Plaintiffs attempt to minimize these interests by arguing that although three of the injured or killed sailors were British, they lived aboard the vessel full-time, so the U.K. does not have a strong interest in their welfare. Similarly, the Greek decedents were dual citizens of Greece and Germany and resided much of the time in Germany, so plaintiffs contend that Greece does not have a strong interest in their welfare. These arguments are unpersuasive.
The Ninth Circuit has affirmed dismissals for forum non conveniens under similar circumstances. In Villar v. Crowley Maritime Corp, 782 F.2d 1478, 1483 (9th Cir. 1986), a Jones Act suit by family members of a Philippine sailor who drowned in Saudi Arabian waters while working on a Philippines-flagged ship owned by Americans was dismissed for forum non conveniens. The Court stated:
We also agree with the district court's conclusion that the Philippines has a powerful interest in deciding the controversy because of its strong contacts with both the decedent and the [vessel], and that American jurors and court personnel have little interest in this controversy. The district court concluded that the public interest factors point to a Philippine forum.
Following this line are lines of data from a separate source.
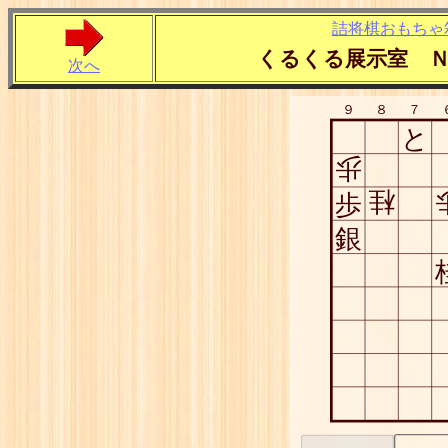
詰将棋おもちゃ
くるくる展示室 
次へ
９
８
７
と
歩
桂
歩
銀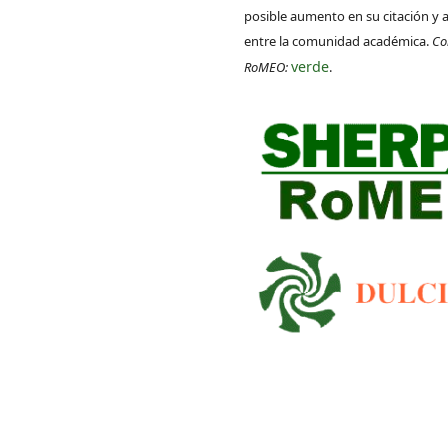
posible aumento en su citación y 
entre la comunidad académica.
Co
verde
RoMEO:
.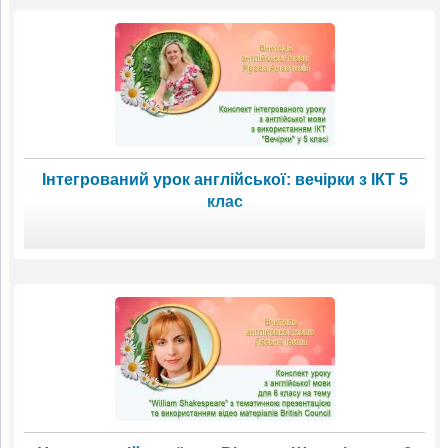
Інтегрований урок англійської: вечірки з ІКТ 5
клас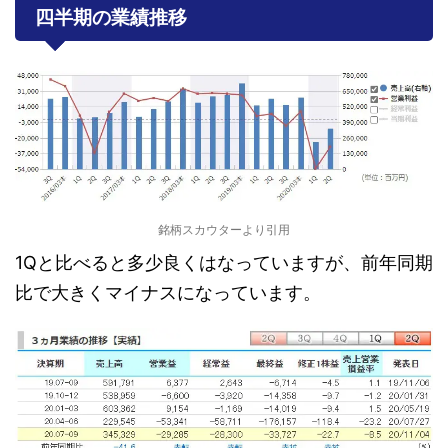
四半期の業績推移
銘柄スカウターより引用
1Qと比べると多少良くはなっていますが、前年同期
比で大きくマイナスになっています。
Id. Similarly, in Sigalas v. Lido Maritime, Inc., 776 F.2d 1512 (11th Cir. 1985), the court ruled that the Jones Act claim by the wife of a Greek sailor on a Greek-flagged ship owned by a Liberian corporation whose principal place of business was in Greece was properly dismissed for forum non conveniens. The Court stated that plaintiff "represents the archetypal foreign plaintiff bringing her foreign claim to American courts to secure relief more generous than she would get under the law of her homeland." Id. at 1520.
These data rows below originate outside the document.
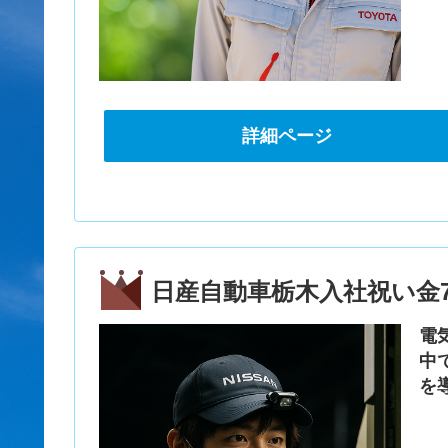
詳細ページ
日産自動車栃木入社祝い金7
電
中
を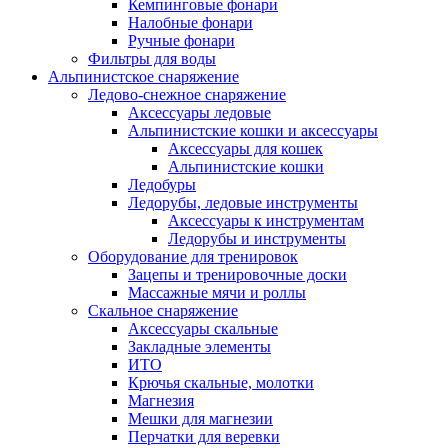
Кемпинговые фонари
Налобные фонари
Ручные фонари
Фильтры для воды
Альпинистское снаряжение
Ледово-снежное снаряжение
Аксессуары ледовые
Альпинистские кошки и аксессуары
Аксессуары для кошек
Альпинистские кошки
Ледобуры
Ледорубы, ледовые инструменты
Аксессуары к инструментам
Ледорубы и инструменты
Оборудование для тренировок
Зацепы и тренировочные доски
Массажные мячи и роллы
Скальное снаряжение
Аксессуары скальные
Закладные элементы
ИТО
Крючья скальные, молотки
Магнезия
Мешки для магнезии
Перчатки для веревки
Boston Whaler cites the Supreme Court's seminal forum non conveniens decision of Piper Aircraft v. Reyno, 454 U.S. 235, 70 L. Ed. 2d 419, 102 S. Ct. 252 (1981), in support of its motion to dismiss for forum non conveniens. In Piper, a plane owned by a Scottish company crashed in Scotland, killing Scottish and English citizens. The Court explained that the benefits of retaining the action in the U.S. where the manufacturer of the airplane resides were insignificant compared to the enormous burden the foreign dispute would place on the U.S. court system. Piper, 454 U.S. at 260-61. "The American interest in this accident is simply not sufficient to justify the enormous commitment of judicial time and resources that would inevitably be required if the case were to be tried here." Id.
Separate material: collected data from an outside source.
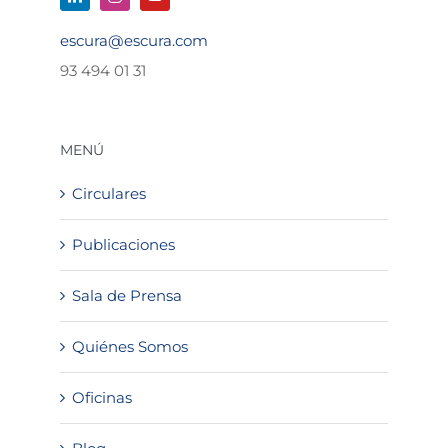
escura@escura.com
93 494 01 31
MENÚ
Circulares
Publicaciones
Sala de Prensa
Quiénes Somos
Oficinas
Finally, in Ioannides v. Marika Maritime Corp., 928 F. Supp. 374, 380 (S.D.N.Y. 1996), the Court stated:
There is a final public interest consideration that bears more than passing mention. This is a case brought on behalf of a Greek seaman who shipped aboard a Liberian vessel crewed by a Greek company which, wherever its ownership lay, was engaged exclusively in carrying cargos to and from non-U.S. ports. There are fora and remedies available to plaintiffs under the laws of their country of domicile. . . . There seems little justification for opening the courts of the United States -- which are paid for by U.S. taxpayers and whose juries are composed of U.S. citizens asked to drop their everyday activities to serve -- to claims in these circumstances, even if, as plaintiffs stoutly argue, the ultimate base of operations of the vessel in question was the United States.